• _Task brief_
Only a number is wanted: how many lines in the records below contain "Understanding"?

(Saved entries)
[Start of Attachment]

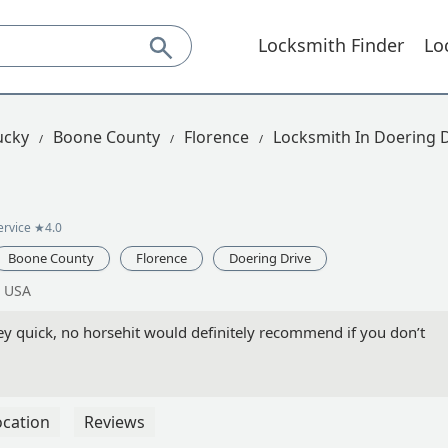
Locksmith Finder
Lo
ucky
Boone County
Florence
Locksmith In Doering 
ervice
★4.0
Boone County
Florence
Doering Drive
, USA
y quick, no horsehit would definitely recommend if you don’t
ocation
Reviews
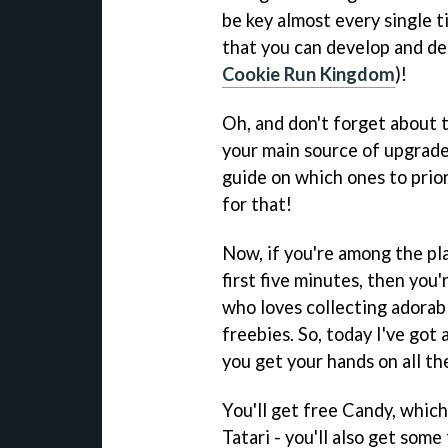
be key almost every single t
that you can develop and de
Cookie Run Kingdom
)!
Oh, and don't forget about t
your main source of upgrade
guide on which ones to prior
for that!
Now, if you're among the pla
first five minutes, then you'
who loves collecting adorabl
freebies. So, today I've got
you get your hands on all th
You'll get free Candy, whic
Tatari - you'll also get some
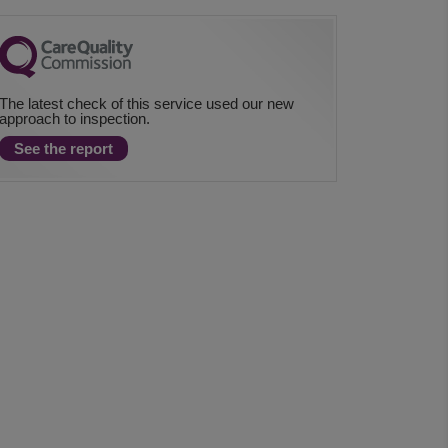
The latest check of this service used our new
approach to inspection.
See the report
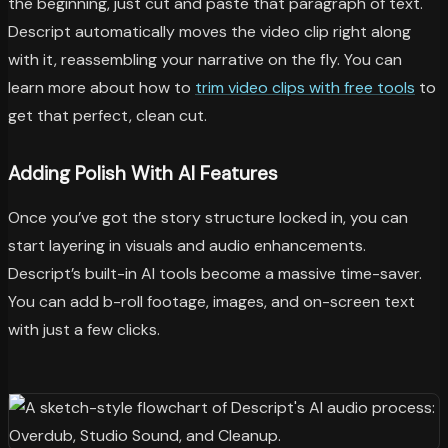
the beginning, just cut and paste that paragraph of text.
Descript automatically moves the video clip right along
with it, reassembling your narrative on the fly. You can
learn more about how to
trim video clips with free tools
to
get that perfect, clean cut.
Adding Polish With AI Features
Once you’ve got the story structure locked in, you can
start layering in visuals and audio enhancements.
Descript’s built-in AI tools become a massive time-saver.
You can add b-roll footage, images, and on-screen text
with just a few clicks.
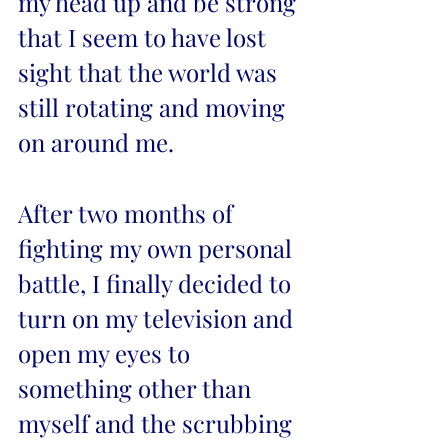
my head up and be strong 
that I seem to have lost 
sight that the world was 
still rotating and moving 
on around me. 
After two months of 
fighting my own personal 
battle, I finally decided to 
turn on my television and 
open my eyes to 
something other than 
myself and the scrubbing 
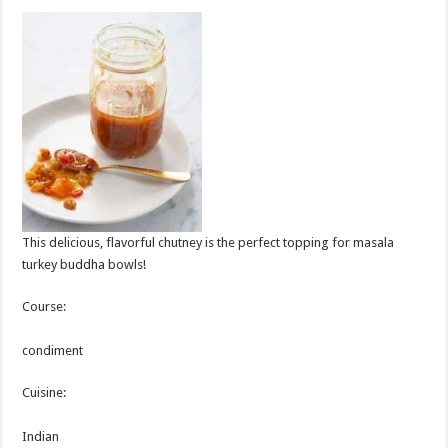
This delicious, flavorful chutney is the perfect topping for masala
turkey buddha bowls!
Course:
condiment
Cuisine:
Indian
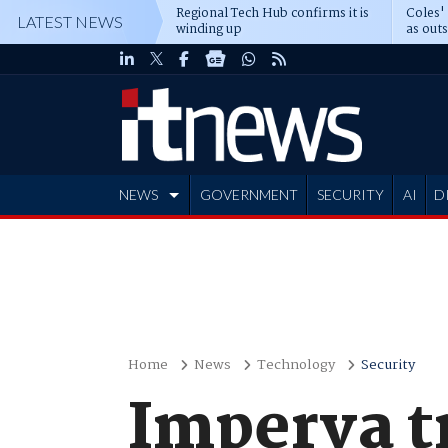
Regional Tech Hub confirms it is
Coles'
LATEST NEWS
winding up
as out
deepe
NEWS
GOVERNMENT
SECURITY
AI
D
ADVERTISE
Home
News
Technology
Security
Imperva t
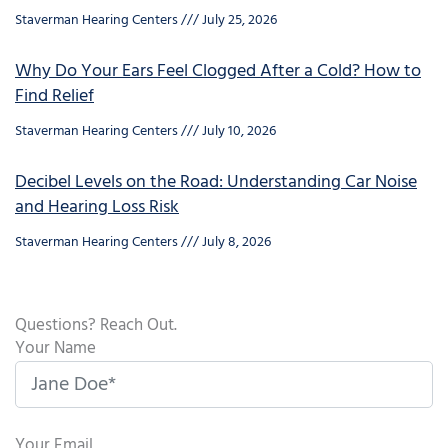
Staverman Hearing Centers
July 25, 2026
Why Do Your Ears Feel Clogged After a Cold? How to
Find Relief
Staverman Hearing Centers
July 10, 2026
Decibel Levels on the Road: Understanding Car Noise
and Hearing Loss Risk
Staverman Hearing Centers
July 8, 2026
Questions? Reach Out.
Your Name
Your Email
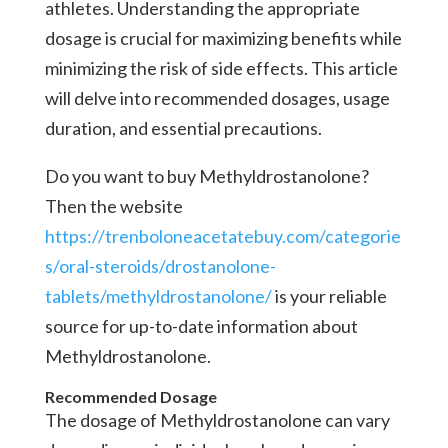
athletes. Understanding the appropriate
dosage is crucial for maximizing benefits while
minimizing the risk of side effects. This article
will delve into recommended dosages, usage
duration, and essential precautions.
Do you want to buy Methyldrostanolone?
Then the website
https://trenboloneacetatebuy.com/categorie
s/oral-steroids/drostanolone-
tablets/methyldrostanolone/
is your reliable
source for up-to-date information about
Methyldrostanolone.
Recommended Dosage
The dosage of Methyldrostanolone can vary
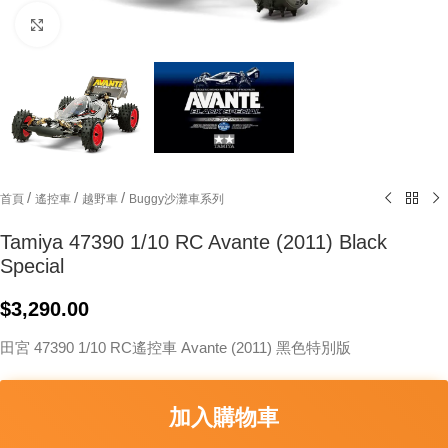
Click to enlarge
/
/
/
首頁
遙控車
越野車
Buggy沙灘車系列
Tamiya 47390 1/10 RC Avante (2011) Black
Special
$
3,290.00
田宮 47390 1/10 RC遙控車 Avante (2011) 黑色特別版
加入購物車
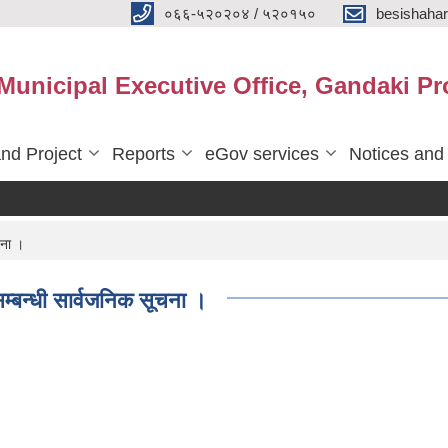
०६६-५२०२०४ / ५२०१५०
besishaha
 Municipal Executive Office, Gandaki Pr
nd Project
Reports
eGov services
Notices and
चना ।
सम्बन्धी सार्वजनिक सूचना ।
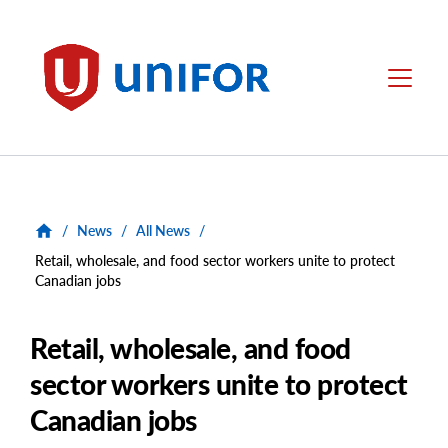
main
content
Unifor
Menu
/
News
/
All News
/
Retail, wholesale, and food sector workers unite to protect
Canadian jobs
Retail, wholesale, and food
sector workers unite to protect
Canadian jobs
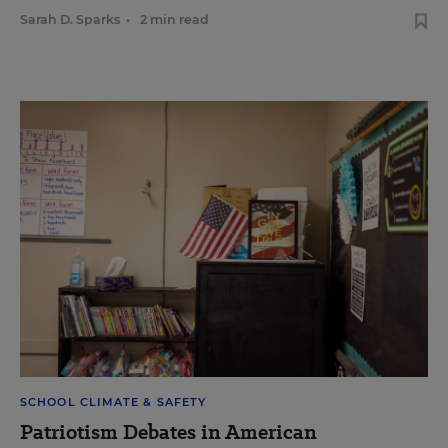
Sarah D. Sparks
•
2 min read
SCHOOL CLIMATE & SAFETY
Patriotism Debates in American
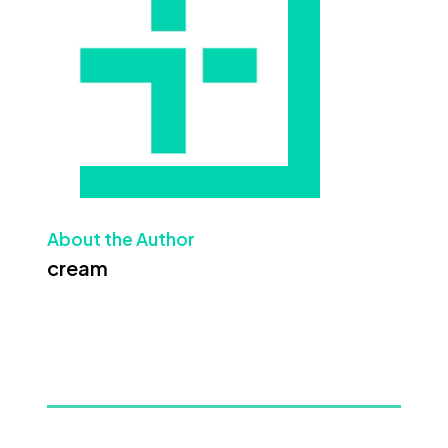
About the Author
cream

[End of Attachment]

• _Output_
2